July 29, 2010 in Idaho, Outdoors

Proposal for Colville National Forest a collaborative effort

Plan keeps timber industry, environmental concerns in mind
By The Spokesman-Review
 
Rich Landers photo

Hikers break into the open area near the top of Hall Mountain above Sullivan Lake on a day trip led by Conservation Northwest volunteers.
(Full-size photo)

A proposal to designate 215,000 acres of new wilderness areas in the Colville National Forest is drawing support from a broad coalition of forest users.

The plan would expand the existing Salmo-Priest Wilderness in Northeast Washington and create new wilderness along the Kettle Crest, protecting six peaks that are each over 7,000 feet tall. The acreage represents some of the most remote, untouched land left in the lower 48 states. It’s home to grizzly bears, lynx and woodland caribou. And it’s an important wildlife migration route that connects the Rocky Mountains to the Cascades, environmentalists say.

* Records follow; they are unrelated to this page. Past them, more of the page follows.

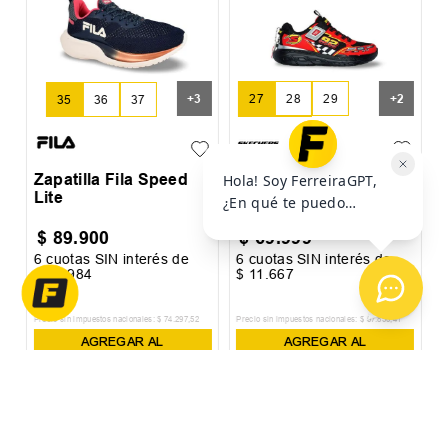
Z
+
3
+
2
27
28
29
35
36
37
30
31
Zapatilla Fila Speed
Zapatilla Skechers
Lite
Skech Tracks
$
89
.
900
$
69
.
999
6
cuotas SIN interés de
6
cuotas SIN interés de
6
$
14
.
984
$
11
.
667
$
Precio sin impuestos nacionales:
$
74
.
297
,
52
Precio sin impuestos nacionales:
$
57
.
850
,
41
Pr
AGREGAR AL
AGREGAR AL
CARRITO
CARRITO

In an unusual move, the wilderness proposal doesn’t stop there. The plan also calls for stepping up logging activity on other parts of the Colville National Forest and building new trails for mountain bikers, motorcyclists and ATV riders, who would have to give up some of their existing trails if Congress approves the new wilderness.

Timber industry representatives, ranchers and recreational groups all worked on the plan.

“We’ve been involved in exhaustive discussions over the past four years,” said Tim Coleman, a director for Conservation Northwest. “This is as much about supporting working farms and ranches, jobs in the woods and new recreation opportunities as it is about wilderness.”

With 1.1 million acres, the Colville National Forest has room for all types of users, said Russ Vaagen, vice president of Vaagen Brothers Lumber Co. By working together, different groups can find appropriate places to harvest timber, graze cattle, ride four-wheelers and still support wilderness for solitude and wildlife habitat, he said.

“If we look at it in terms of abundance, we’ll all get more than we have right now,” Vaagen said. “If we look at it in terms of scarcity, of holding out, we’ll all get less.”

Conservation Northwest is working to gain political support for the wilderness proposal. Ideally, federal legislation would be introduced this fall or next spring, Coleman said. The proposal also includes new “national recreation areas,” which would trigger federal dollars for additional motorized loop trails, mountain bike routes and facilities such as warming huts and restrooms, he said.

But wilderness proposals often take years to win passage. The Wild Sky Wilderness, which protects 106,000 acres in the Mount Baker-Snoqualmie National Forest, was approved in 2008 after five years of congressional debate.

According to the 1964 Wilderness Act, wilderness designations are for forests that have kept their “primeval” character, showing little influence of human activity. Logging and mining are prohibited in wilderness areas, as are chain saws, motor vehicles and mountain bikes. Cattle can remain, but ranchers sometimes have to leave their trucks behind.

The Colville National Forest is currently evaluating whether 240,000 acres of inventoried roadless areas have wilderness potential through a forest plan update.

The collaborative effort that produced the wilderness proposal unveiled Wednesday grew out of the Northeast Washington Forestry Coalition, an 8-year-old effort by the timber industry and environmental groups to find common ground. Through the coalition’s work, environmental groups began supporting timber sales and commercial thinning in the Colville National Forest. In return, they wanted allies for their wilderness proposal.

Vaagen said his company’s two sawmills have benefited from the collaborative effort. The mills employ about 120 people and could hire more workers if the Colville National Forest’s timber sales increased.

The forest sells about 43 million board feet of timber annually.

“The industry wants 80 million board feet, and they are willing to support wilderness,” said Conservation Northwest’s Coleman. In return, environmental groups are willing to support the higher cut rate, which includes thinning dense stands of trees and other forest restoration projects.

“It’s acceptable to us to manage the forest to provide timber jobs,” Coleman said.

Vaagen said he hopes the coalition’s success will help bring other user groups to the negotiating table. Motorized recreation groups were noticeably absent from a press conference about the wilderness proposal. Designating new wilderness remains controversial with many ATV riders in northeast Washington, Vaagen said.

Ranchers have questions, too. John Dawson and his son, Jeff, graze about 400 head of cattle on the Colville National Forest. A portion of their allotment lies within a roadless area that could become part of the Salmo-Priest Wilderness Area.

The father-son team already does a lot of its work by horseback. That lessens the potential impact of a wilderness designation, Dawson said. But other local ranchers may need continued motorized access to check their herds or get work done on their federal grazing allotments, he said.

At the same time, Dawson said he and other ranchers support wilderness values.

“We like the solitude and quietness of nonroaded areas,” he said.